Mas olha, se isso é culpa de signo eu não sei, só sei que eu tenho que dar um jeito de parar de responder aquelas pesquisas que fazem no centro pra chamar as pessoas pra cursos profissionalizantes (nossaaa isso é muito coisa do seu signo). Tenho que passar direto e falar “aiii to com pressa”, ou fazer como a maioria das pessoas, ignorar e passar direto, mas ahhh gente me dá uma pena, a pessoa tá lá embaixo do sol, num calor desgraçado, em pé, 15:00 horas no centro, odiando a vida e aquela merda daquele trabalho, ahh eu paro sim viu? Às vezes eu dou o número errado, mas mesmo assim eu paro. Então hoje me ligaram de um lugar desses, me chamando pra comparecer às 16:00 no local pra fazer minha inscrição. Eu poderia ter dito só um “não” e poupar tempo dos dois, certo? Certo, mas não pra mim né, dei meu nome, fingi anotar o endereço, disse que simmmm lógico que eu vou comparecer né rsrsrsr, vou perder essa oportunidade? Assim que desliguei o telefone pensei comigo mesma “vai me esperar pra sempre migo, eu sou uma mentirosa”. Mas essa é a primeira vez que faço isso? Lógico que não, eu SEMPRE faço isso.

Em situações muito extremas eu consegui dizer “não” e fiquei muito orgulhosa de mim mesma, porque, apesar de todas as brincadeiras, é algo que, realmente, na maioria das vezes me prejudica muito. Eu me apavoro quando vou comprar algo, e os vendedores ficam me empurrando mais coisas, ou seguros, ou promoções duvidosas, porque eu sei que se eles continuarem insistindo muito, eu vou acabar dizendo “sim”. Como quando fui comprar o presente do dia das mães desse ano. Insistiram tanto pra eu aceitar uma promoção lá que eu não queria, que eu acabei aceitando, mas quando cheguei no caixa pedi pra retirarem, e quando saí da loja pedi desculpa aos vendedores??????? Cara, eu sou um ser humano muito troxa.

Pessoas já me fizeram muito mal, e mesmo assim eu continuava sem saber como dizer “não”, e isso acabava com a minha autoestima. Até que depois de tantos “sins” e tantas decepções, consegui dizer um “não” definitivo que me libertava da ruindade e da malícia dessas pessoas, foram dois coelhos numa cajadada só, um me encorajou a realizar o outro, e foi libertador.

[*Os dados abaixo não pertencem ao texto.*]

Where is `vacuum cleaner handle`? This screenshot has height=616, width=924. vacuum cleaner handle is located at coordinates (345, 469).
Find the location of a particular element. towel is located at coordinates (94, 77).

Essa dificuldade não precisa ser eterna, eu sei. Com um pouco de treino e força de vontade é possível virar o jogo sem prejudicar ninguém. E assim como também não é legal dizer “sim” pra tudo, dizer “não” pra tudo também não é, eu só queria achar aquele meio termo sabe? E ser feliz sem ser troxa pra sempre. Mas é mais fácil eu entender de signo e mapa astral do que deixar de ser troxa.